I can’t follow this thought. Hydration only from the outside looks like it has one pool with many tokens, but underneath it has one pair for each associated token and they route through one liquidity token. In my understanding this is more capital efficient, because you reduce the number of hops on a route to virtually 1 (and actually 2) and thus the total set of pairs is minimized and you have less pools that you actively need to keep in equilibrium aka non-informed flow can cancel each other out more easily.

Who cares? It’s definitely NP-hard to find the “best” block from the block producer’s perspective, but we easily find blocks that satisfy the constraints.

An approximation scheme would first solve the LP relaxation of the 0-1 integer linear program. For us, the LP relaxation represents some pre-block in which trades executes only partially. It’s not 0-1 anymore so we’ve good algorithms for this.

We might’ve total unimodularity depending upon how our uniswap works, including choosing the arithmetic mean for p’, in which case our LP relaxation basically works.

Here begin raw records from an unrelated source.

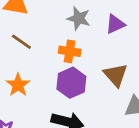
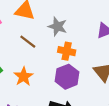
gray star: (79, 18) -> (57, 26), moved

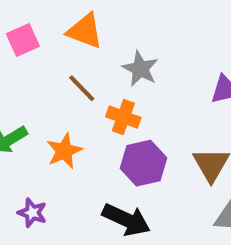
orange cross: (67, 51) -> (123, 117), moved

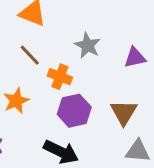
gray star: (140, 69) -> (88, 45), moved

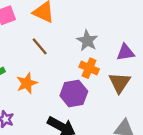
orange cross: (60, 77) -> (89, 68), moved
brown triangle: (124, 112) -> (120, 83), moved

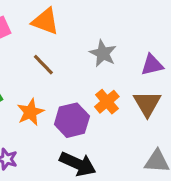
orange cross: (89, 68) -> (107, 102), moved, turned 30
purple hexagon: (74, 94) -> (72, 120), moved

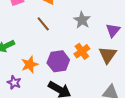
purple triangle: (152, 65) -> (113, 30), turned -42
orange star: (30, 112) -> (30, 64), moved

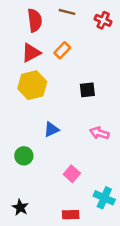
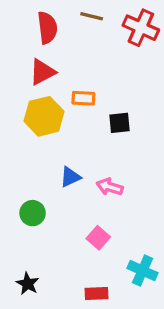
red cross: (103, 20) -> (141, 28), size x1.5
orange rectangle: (62, 50) -> (83, 98), moved, turned 49
pink arrow: (99, 133) -> (110, 187), moved

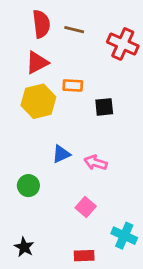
brown line: (92, 16) -> (74, 30), moved
red cross: (141, 28) -> (123, 44), moved

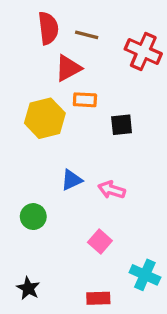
red triangle: (37, 63) -> (68, 68), moved

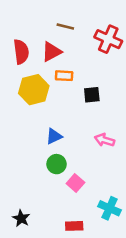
red semicircle: (48, 28) -> (21, 52), moved
pink arrow: (112, 190) -> (104, 140), moved
green circle: (33, 217) -> (57, 164), moved

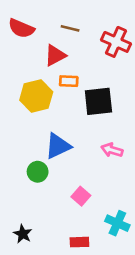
red semicircle: (21, 52) -> (21, 28), moved, turned 120
black square: (92, 95) -> (98, 101), size x1.6
blue triangle: (54, 136) -> (58, 146), size x1.5
green circle: (57, 164) -> (38, 172), moved

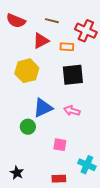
orange rectangle: (69, 81) -> (67, 47), moved
pink arrow: (112, 150) -> (72, 111), moved
pink square: (81, 196) -> (60, 145), turned -32

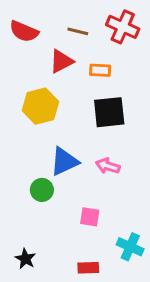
red cross: (86, 31) -> (123, 27), moved

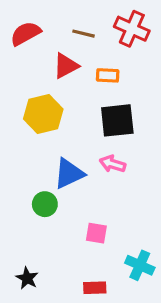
red semicircle: (24, 31) -> (26, 34), turned 128
pink arrow: (108, 166) -> (112, 164), moved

If not, then we’ll need something more complex here, but this depends upon the economic considerations.

We could even try staying closer to the LP relaxation itself by allowing transactions to only partially execute in the final block, so then we place the unexecuted remainder into some on-chain “unfinished orderbook”.

We could maybe demonstrate the LP relaxation in the block and fully execute all the tx above some threshold, which in essence imposes something like total unimodularity to override the economic considerations. In particular, the block size constrains would always exhibit total unimodularity, so we could cut down to a sanely sized block, even if we only partiall execute some trades.

All these techniques could be mixed together of course. I’m really not sure what’s best here.

There is not necessarily some requirement to solve these problems though, no?

At a high level, we’re not too worried about extra degrees of freedom, since we know approximation algorithms that could ignore most tx immediately, and we do not care if we do not get the best block only that we get a reasonably full block.

I’ve never looked closely at hydration, maybe its fine, or maybe not, really not sure myself.